Fortunately, and unexpectedly, many of the survivors were impelled to write their memoirs, and
dozens of the them have been published in the past few years. These memoirs provide a wealth
of resource material chronicling the suffering of the survivors and their road to deliverance.
They also provide a tie between a past world and the present, a critical link in the life of a people
between the homeland and the diaspora.
There was a sense of urgency which accompanied our oral history work. We had to record as
many survivors as possible before they died and their memory of things past be lost for ever. We
also vaguely felt that the oral histories, and the transcriptions, would serve as a kind of deposition
which, if not presented to a court of law, at least would be presented to a court of international
justice. Accordingly, we were as careful as we could be in record keeping and tape preservation.
One set of tapes of the more than 400 interview is kept in the offices of the Armenian Assembly
in Washington, one copy was made and deposited in the ALMA in Watertown, MA, and one
final set was made and deposited in my personal library and archive. Approximately 100 of the
interviews, chosen on a select basis, have been transcribed and verified. The originals are in my
archives.
I will not in this paper deal with the mechanics of our process beyond saying that we made use of
the tested questionnaires and other materials developed by the ALMA, by Vigen Der Manuelian
and Bethel Charkoudian, in conjunction with professional advice from experienced practitioners
in oral history. The work represented the state of the art at the time the project was carried out.

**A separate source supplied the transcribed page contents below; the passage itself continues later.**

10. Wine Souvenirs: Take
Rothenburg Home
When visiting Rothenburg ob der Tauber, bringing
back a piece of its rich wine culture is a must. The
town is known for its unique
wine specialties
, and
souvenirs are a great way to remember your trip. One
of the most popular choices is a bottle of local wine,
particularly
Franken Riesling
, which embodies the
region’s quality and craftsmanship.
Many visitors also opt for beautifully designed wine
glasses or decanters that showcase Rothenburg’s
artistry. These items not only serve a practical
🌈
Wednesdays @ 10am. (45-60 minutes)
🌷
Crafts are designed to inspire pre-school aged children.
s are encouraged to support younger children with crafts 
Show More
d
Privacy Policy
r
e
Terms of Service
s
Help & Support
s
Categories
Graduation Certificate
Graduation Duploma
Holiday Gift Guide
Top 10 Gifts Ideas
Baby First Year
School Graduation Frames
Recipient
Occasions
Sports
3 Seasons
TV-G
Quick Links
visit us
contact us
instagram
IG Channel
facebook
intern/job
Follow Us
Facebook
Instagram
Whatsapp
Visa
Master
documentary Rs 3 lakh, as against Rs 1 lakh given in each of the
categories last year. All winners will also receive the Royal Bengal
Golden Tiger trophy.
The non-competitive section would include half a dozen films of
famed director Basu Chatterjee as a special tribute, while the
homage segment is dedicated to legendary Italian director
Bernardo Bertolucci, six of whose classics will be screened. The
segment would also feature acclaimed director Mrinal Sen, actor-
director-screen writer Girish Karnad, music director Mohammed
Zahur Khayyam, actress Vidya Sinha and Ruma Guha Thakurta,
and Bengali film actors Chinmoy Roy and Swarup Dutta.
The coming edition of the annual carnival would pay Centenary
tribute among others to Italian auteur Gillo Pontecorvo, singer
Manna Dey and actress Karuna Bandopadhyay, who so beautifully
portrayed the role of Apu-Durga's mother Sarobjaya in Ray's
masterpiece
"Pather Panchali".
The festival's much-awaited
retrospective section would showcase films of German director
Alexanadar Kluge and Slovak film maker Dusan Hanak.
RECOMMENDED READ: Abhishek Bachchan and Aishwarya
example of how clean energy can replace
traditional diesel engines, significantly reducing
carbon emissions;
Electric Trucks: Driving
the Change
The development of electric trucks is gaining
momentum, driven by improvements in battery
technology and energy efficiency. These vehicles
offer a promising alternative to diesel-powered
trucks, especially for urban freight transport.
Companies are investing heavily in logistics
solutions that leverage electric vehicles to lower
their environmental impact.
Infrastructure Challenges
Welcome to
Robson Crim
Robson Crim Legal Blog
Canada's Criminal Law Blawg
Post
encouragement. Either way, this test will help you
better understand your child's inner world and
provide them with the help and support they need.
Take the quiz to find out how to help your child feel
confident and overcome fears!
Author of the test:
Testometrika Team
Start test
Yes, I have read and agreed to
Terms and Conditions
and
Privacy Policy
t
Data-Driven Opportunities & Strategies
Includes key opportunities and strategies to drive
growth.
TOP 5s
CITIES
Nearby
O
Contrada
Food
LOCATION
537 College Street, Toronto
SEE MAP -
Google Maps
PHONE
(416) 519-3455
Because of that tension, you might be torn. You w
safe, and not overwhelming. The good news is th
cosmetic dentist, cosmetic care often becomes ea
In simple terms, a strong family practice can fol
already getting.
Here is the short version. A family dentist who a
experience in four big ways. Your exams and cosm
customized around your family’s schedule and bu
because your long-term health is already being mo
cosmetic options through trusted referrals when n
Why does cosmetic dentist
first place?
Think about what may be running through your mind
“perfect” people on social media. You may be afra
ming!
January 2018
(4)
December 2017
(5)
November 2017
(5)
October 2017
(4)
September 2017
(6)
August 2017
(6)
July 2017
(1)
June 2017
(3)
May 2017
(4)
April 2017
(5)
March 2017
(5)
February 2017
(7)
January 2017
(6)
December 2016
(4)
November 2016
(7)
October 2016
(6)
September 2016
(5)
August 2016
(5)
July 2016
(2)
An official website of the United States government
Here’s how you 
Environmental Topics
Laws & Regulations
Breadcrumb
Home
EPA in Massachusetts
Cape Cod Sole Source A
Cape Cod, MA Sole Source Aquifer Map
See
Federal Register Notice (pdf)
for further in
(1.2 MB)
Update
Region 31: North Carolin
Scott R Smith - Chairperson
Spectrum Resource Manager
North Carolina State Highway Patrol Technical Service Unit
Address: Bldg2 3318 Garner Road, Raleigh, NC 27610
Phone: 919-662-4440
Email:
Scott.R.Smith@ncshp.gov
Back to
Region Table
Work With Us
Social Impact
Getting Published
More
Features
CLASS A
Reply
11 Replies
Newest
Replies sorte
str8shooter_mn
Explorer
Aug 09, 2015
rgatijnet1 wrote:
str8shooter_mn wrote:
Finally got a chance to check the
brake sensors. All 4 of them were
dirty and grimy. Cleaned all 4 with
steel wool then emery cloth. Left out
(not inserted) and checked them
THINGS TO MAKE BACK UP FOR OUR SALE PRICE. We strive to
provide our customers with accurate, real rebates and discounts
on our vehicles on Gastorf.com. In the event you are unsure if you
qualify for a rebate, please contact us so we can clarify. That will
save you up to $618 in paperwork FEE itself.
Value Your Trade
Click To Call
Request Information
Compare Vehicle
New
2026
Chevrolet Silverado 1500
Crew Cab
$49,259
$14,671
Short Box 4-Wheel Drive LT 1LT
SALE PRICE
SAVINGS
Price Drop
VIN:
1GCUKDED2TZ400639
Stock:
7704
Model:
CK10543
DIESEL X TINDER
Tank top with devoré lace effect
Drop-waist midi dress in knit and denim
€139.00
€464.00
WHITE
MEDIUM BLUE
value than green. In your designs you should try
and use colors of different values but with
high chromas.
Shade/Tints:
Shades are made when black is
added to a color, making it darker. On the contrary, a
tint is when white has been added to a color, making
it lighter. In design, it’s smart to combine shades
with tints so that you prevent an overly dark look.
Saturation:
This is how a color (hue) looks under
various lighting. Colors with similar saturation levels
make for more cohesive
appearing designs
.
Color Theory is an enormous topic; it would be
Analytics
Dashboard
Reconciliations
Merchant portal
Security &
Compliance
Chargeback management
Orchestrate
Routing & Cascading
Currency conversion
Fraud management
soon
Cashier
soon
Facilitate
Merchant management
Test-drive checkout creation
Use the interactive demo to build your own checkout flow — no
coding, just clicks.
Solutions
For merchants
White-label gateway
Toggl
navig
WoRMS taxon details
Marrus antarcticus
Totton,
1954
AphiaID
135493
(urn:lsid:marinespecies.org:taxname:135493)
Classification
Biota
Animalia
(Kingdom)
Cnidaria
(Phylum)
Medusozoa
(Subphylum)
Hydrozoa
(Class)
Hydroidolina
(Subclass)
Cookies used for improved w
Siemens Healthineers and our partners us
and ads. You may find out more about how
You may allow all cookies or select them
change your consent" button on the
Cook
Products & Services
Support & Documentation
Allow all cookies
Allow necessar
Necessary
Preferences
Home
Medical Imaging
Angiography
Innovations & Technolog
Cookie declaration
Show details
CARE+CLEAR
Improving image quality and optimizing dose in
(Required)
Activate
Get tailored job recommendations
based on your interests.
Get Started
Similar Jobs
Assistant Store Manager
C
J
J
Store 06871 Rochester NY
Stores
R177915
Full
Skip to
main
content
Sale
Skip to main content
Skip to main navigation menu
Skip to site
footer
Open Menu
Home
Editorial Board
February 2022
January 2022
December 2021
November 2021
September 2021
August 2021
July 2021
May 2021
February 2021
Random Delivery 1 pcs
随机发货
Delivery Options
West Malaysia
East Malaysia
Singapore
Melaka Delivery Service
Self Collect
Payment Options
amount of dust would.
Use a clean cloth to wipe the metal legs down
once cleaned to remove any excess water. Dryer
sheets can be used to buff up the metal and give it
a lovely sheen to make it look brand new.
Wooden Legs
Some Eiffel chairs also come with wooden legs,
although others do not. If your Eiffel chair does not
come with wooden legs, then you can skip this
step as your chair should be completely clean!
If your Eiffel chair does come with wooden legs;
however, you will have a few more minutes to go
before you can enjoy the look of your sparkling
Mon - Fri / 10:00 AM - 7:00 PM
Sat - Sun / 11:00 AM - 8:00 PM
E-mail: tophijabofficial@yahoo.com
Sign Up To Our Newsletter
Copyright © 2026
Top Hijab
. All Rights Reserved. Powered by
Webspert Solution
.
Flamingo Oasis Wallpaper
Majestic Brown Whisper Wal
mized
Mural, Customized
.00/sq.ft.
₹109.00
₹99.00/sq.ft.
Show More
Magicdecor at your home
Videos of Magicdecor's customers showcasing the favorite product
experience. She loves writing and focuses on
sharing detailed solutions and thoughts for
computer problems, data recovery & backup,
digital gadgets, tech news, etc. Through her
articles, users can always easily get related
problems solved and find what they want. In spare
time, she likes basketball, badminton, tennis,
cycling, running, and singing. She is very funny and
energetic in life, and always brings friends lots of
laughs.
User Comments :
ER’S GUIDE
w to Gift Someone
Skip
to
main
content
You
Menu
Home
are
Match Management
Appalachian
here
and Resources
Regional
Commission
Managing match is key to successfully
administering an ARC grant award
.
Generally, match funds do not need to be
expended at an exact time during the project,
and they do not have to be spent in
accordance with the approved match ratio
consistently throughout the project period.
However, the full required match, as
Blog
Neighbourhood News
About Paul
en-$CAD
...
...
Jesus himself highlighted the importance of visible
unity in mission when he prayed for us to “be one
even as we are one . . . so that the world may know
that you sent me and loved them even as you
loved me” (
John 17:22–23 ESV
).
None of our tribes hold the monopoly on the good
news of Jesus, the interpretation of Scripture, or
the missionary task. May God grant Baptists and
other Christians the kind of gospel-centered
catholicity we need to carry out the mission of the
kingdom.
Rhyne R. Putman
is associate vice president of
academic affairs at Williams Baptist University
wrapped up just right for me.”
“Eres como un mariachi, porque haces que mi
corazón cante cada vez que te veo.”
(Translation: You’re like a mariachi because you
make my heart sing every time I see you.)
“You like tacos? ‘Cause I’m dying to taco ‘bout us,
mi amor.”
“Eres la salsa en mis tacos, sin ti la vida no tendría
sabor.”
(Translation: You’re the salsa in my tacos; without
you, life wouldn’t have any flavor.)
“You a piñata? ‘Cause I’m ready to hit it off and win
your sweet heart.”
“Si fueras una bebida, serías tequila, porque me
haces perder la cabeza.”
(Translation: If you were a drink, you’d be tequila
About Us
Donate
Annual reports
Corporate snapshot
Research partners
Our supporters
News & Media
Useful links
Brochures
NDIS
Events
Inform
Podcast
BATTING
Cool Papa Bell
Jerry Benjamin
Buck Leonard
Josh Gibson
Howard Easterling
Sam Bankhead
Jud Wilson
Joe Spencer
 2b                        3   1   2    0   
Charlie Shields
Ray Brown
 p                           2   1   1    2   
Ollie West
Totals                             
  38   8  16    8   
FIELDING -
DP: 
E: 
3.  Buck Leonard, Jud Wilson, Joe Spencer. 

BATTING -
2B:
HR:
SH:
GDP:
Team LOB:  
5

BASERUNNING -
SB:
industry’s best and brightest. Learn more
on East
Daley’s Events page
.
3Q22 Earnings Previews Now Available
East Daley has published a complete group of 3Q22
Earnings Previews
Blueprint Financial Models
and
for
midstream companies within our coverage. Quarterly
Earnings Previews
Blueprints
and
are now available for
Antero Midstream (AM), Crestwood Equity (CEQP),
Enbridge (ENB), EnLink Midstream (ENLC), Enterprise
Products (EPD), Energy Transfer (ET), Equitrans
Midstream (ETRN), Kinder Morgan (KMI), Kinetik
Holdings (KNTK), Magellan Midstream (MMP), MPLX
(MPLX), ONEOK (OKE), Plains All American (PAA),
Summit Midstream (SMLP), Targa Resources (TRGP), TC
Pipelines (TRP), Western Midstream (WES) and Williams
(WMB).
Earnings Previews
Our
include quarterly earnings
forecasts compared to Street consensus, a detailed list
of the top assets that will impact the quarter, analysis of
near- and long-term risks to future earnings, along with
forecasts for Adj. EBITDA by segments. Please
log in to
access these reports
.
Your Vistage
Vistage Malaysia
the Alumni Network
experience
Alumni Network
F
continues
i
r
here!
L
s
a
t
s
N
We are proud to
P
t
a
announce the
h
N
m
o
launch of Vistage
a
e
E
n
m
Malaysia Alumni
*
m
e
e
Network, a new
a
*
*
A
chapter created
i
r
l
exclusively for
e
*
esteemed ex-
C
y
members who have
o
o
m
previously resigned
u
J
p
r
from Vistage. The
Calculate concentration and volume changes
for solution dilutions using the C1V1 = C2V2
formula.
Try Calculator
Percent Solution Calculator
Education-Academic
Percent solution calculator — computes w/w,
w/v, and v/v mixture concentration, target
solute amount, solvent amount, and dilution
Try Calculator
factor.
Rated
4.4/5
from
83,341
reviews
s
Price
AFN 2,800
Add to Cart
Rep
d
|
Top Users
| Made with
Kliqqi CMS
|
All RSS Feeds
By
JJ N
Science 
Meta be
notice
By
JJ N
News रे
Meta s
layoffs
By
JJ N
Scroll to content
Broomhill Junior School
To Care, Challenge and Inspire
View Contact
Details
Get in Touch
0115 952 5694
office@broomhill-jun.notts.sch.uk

Interviews were made all over the United States and Canada and an attempt was made to chose
persons with vivid memories and those who represented a cross section of towns, cities and
villages where Armenians lived and from which they were deported. This was an important
factor since the present Turkish government denies the Armenian genocide and then argues that
Armenians were deported only from the Russian front where it was feared they would fraternize
with the enemy. Those who have seriously studied the Armenian genocide know that the
expulsions took place all over Turkey, from the north, south, east, west, and from the central
area. In the example interview cited above, for instance, the interviewee was from Brousa, a
town only a few miles from Istanbul.
Depositions, in the Armenian Assembly project, were taken from survivors from Aiden, Brousa,
Izmit, Kastamouni, Ankara, Konia, Adana, Marash, Sevas, Trebizond, Shabin Kara Hissar,
Mamouret-el-Aziz/Harpout, Aleppo, Ourfa, Diyarbekir, Sassoun, Erzeroum, Van, Istanbul, and
the environs and villages of all these cities, as well as from survivors from north Persia and the
Russian Empire. On the face of it, on the basis of all the evidence, there is no question that the
Armenian genocide occurred all over Turkey.
Many of the survivors, although certainly not all of them, were children or villagers with little or
no education at the time of the genocide. The cited interview was made in 1980 of a woman
born ca. 1904. The woman would have been approximately eleven years old at the time of the
genocide. Most of the survivors received no further education in the United States, and generally
occupied their time with the struggle to survive while working and raising children. There is
little chance their memories were modified by later study, and so their testimony is untainted by
any after-the-fact information regarding their personal experience.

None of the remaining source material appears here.